Sometimes it’s difficult to figure out why you crave something or why you’re drawn to a particular food, substance, or behavior. It can be challenging to determine which part of your brain chemistry it’s affecting, and you may not associate cravings with mood issues. Here is a way to figure out why you may crave certain things.
Your drug-of-choice is something you self-medicate with and it is something that makes you feel good or “normal.” It could be candy, chocolate, starchy foods like bread or pasta, cookies, ice-cream, coffee, sodas or wine/beer. It could also be cigarettes, marijuana, a prescription medication like Prozac, street drugs, or even shopping or exercise.
Cravings for these substances (or behaviors) typically indicate a brain chemistry imbalance, so it’s very helpful to identify how the substances you crave affect you. This will help you determine which amino acids you might supplement to address the imbalance.
For example, a glass of wine may be calming for one person but energizing for another, or chocolate may be calming for some people and comforting for others. Certain prescription medications also offer clues. If you have many symptoms of low serotonin and have found that prescription SSRIs help, it’s possible that low serotonin is an issue.
Taking chocolate as an example, here’s what I suggest: Before you eat some chocolate, think about why you want it. Is it because you’re sad or tired or anxious? Or do you feel like you deserve a reward or feel irritable and shaky? Then, once you’ve eaten it, think about how it made you feel.
Use your drug-of-choice (candy, chocolate, starchy foods like bread or pasta, cookies, ice-cream, coffee, sodas or wine/beer etc) and the chart below to help you determine what brain chemistry imbalance may be affecting you and which amino acid you may benefit from.

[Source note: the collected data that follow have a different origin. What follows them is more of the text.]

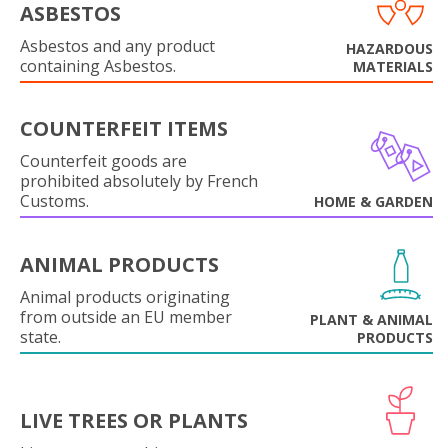
ASBESTOS
Asbestos and any product
HAZARDOUS
containing Asbestos.
MATERIALS
COUNTERFEIT ITEMS
Counterfeit goods are
prohibited absolutely by French
Customs.
HOME & GARDEN
ANIMAL PRODUCTS
Animal products originating
from outside an EU member
PLANT & ANIMAL
state.
PRODUCTS
LIVE TREES OR PLANTS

How you feel before | How you feel after | Brain chemistry imbalance | Amino acid to supplement |
---|---|---|---|
Anxious or stressed | Calm or relaxed | Low GABA | GABA |
Depressed or anxious | Happy or content | Low serotonin | Tryptophan or 5-HTP |
Tired or unfocused | Energetic, alert, or focused | Low catecholamines | Tyrosine |
Wanting a reward or sad | Rewarded or comforted | Low endorphins | DPA (d-phenylalanine) |
Irritable and shaky | Grounded or stable | Low blood sugar | Glutamine |
Feel free to share in the comments section: your drug-of-choice and how it makes you feel before you indulge and how you feel afterwards. If you’ve used any of the amino acid supplements to end the craving or addiction, I’d love to hear your feedback too.
Kamran says
Trudy,
I so appreciate your newsletter, as always. The chart is so helpful. I’m definitely a low serotonin person from what it says. 🙁
But it’s great information, thank you.
I’m looking forward to reading your post about Super Size Me.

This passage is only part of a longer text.